Several state government leaders and the captains of Iowa’s key industries are in South Korea, working to strengthen partnerships and boost Iowa exports. In a conference call with Iowa reporters this morning, Lieutenant Governor Kim Reynolds says there are about 40 people in the Iowa delegation in Seoul and she says they’re zipping along with a very busy schedule of meetings and seminars.

“This morning, we started our day bright and early with an embassy breakfast briefing,” Reynolds says. “We were updated from the ministers of political, economic, commercial and agriculture.
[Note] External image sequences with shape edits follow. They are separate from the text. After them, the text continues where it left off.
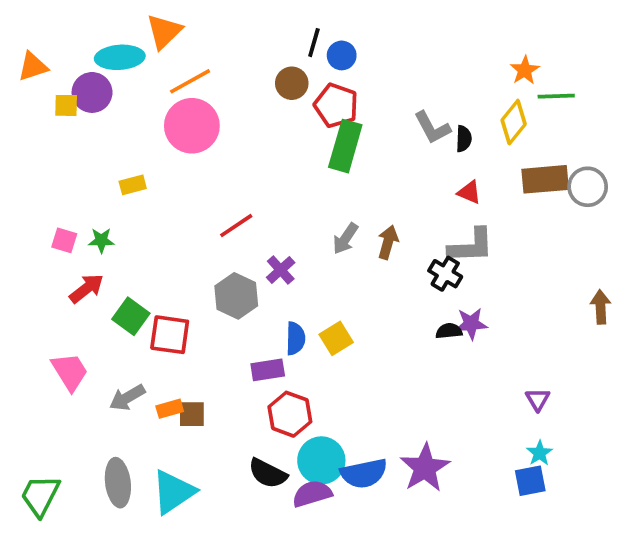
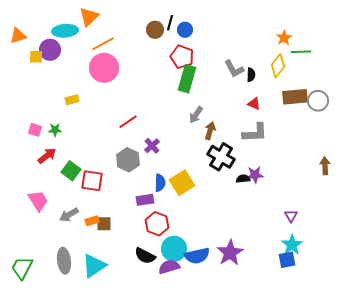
brown circle: (292, 83) -> (155, 30), moved
gray arrow: (345, 239) -> (196, 115), moved
black cross: (445, 274) -> (221, 157), moved, size x1.5
yellow square: (336, 338) -> (182, 183), size x1.4
cyan star: (540, 453) -> (292, 245), size x1.5

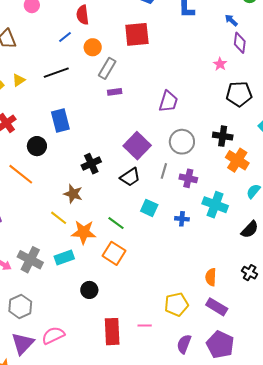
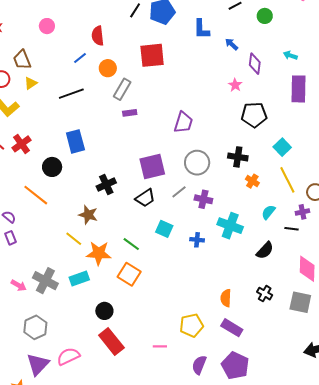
blue arrow: (231, 20) -> (231, 44), moved
yellow triangle: (19, 80) -> (31, 83), moved
purple square: (137, 146) -> (152, 167), turned 32
orange cross: (237, 160) -> (252, 181), size x0.6
gray line: (164, 171) -> (179, 192), turned 35
red rectangle: (112, 332) -> (111, 342), moved, turned -36

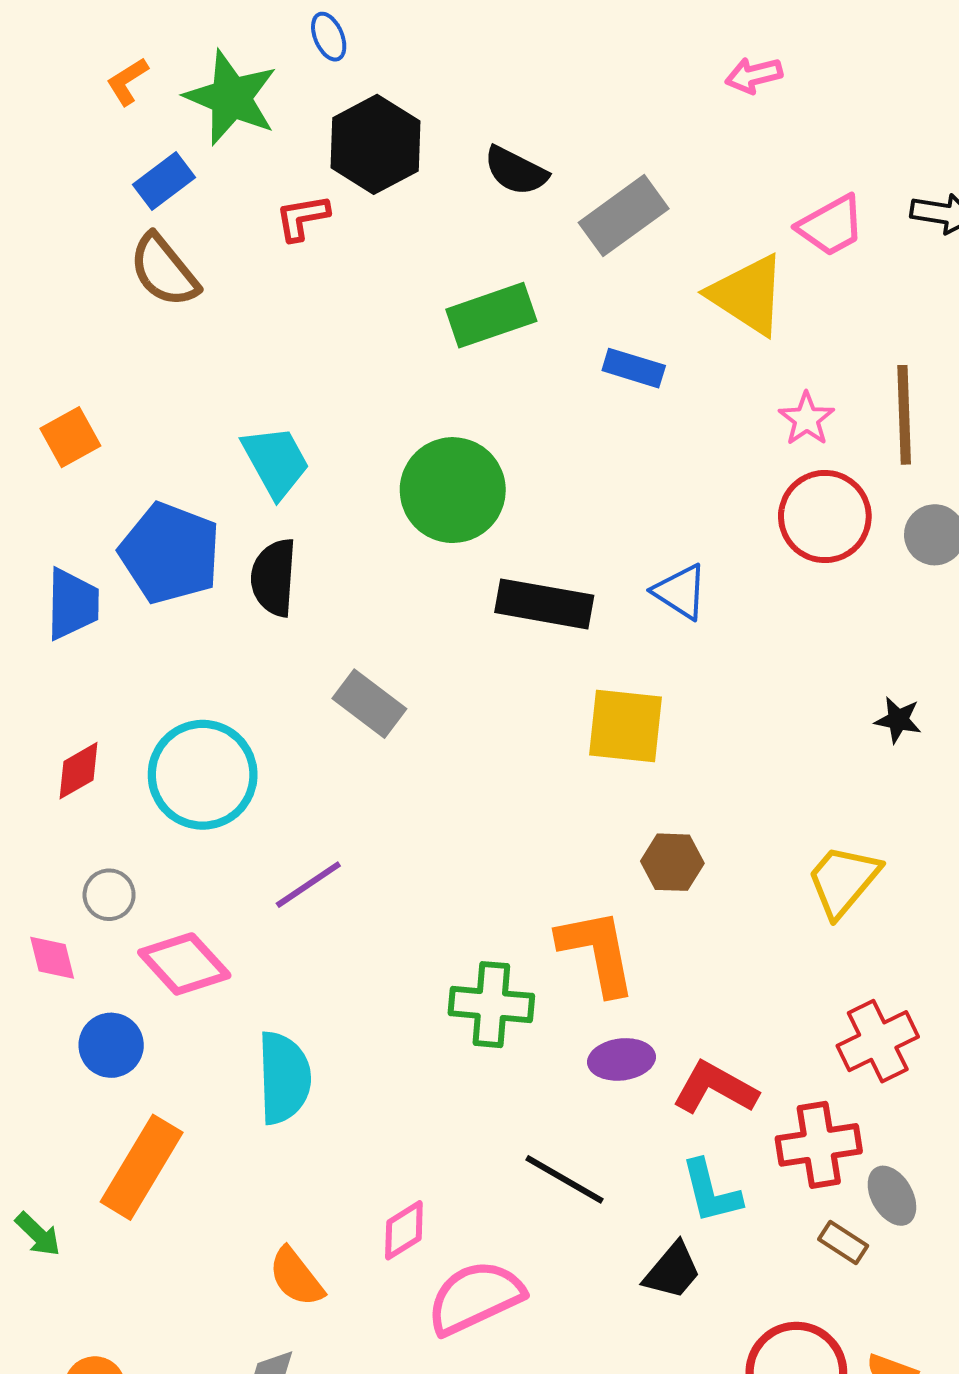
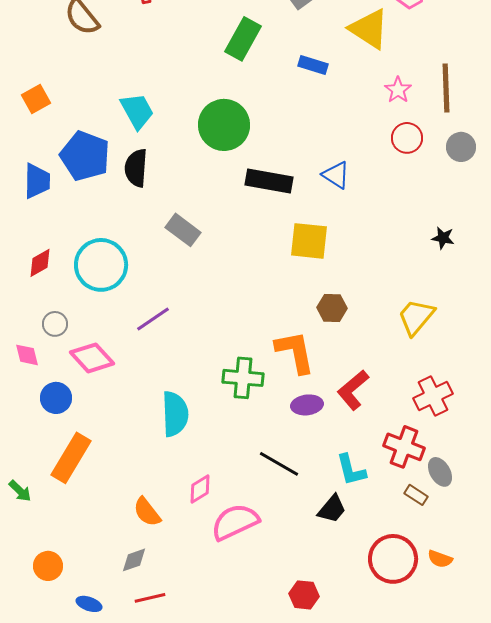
green rectangle: (491, 315) -> (243, 39), turned -42
red circle: (825, 517) -> (407, 138), size x0.7
cyan semicircle: (284, 1078) -> (175, 414), moved
red L-shape: (715, 1088) -> (353, 390), moved, turned -69
red cross: (819, 1145) -> (404, 447), turned 30

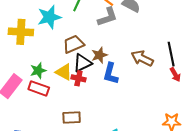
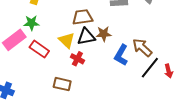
black line: (171, 54) -> (150, 68), moved, turned 35
green star: (38, 71) -> (31, 23), moved
blue L-shape: (111, 74) -> (121, 55), moved
red cross: (78, 78) -> (77, 59), moved

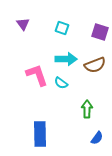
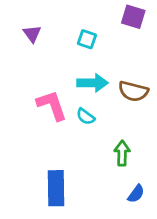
purple square: (100, 32) -> (133, 17), moved
brown semicircle: (95, 65) -> (133, 91), turned 35

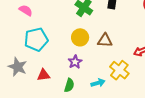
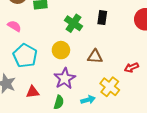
yellow circle: (80, 37) -> (61, 50), moved
cyan pentagon: (36, 39) -> (25, 56), turned -30
purple star: (75, 62) -> (65, 79), size x1.5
After that, we left the hotel and went to meet with Ambassador Kathleen Stevens and we had the opportunity to discuss with her the free trade agreement.”

The lieutenant governor says the delegation broke into two groups, to cover more ground, hosting dueling luncheons. “The luncheon that I hosted was the meat industry luncheon and we had about 20-to-25 participants,” Reynolds says. “It really was an opportunity for us, along with the Iowa Beef Association and the Iowa Pork Association, to thank the customers that are located here in South Korea and to have a dialogue about how we can increase trade and to build relationships.”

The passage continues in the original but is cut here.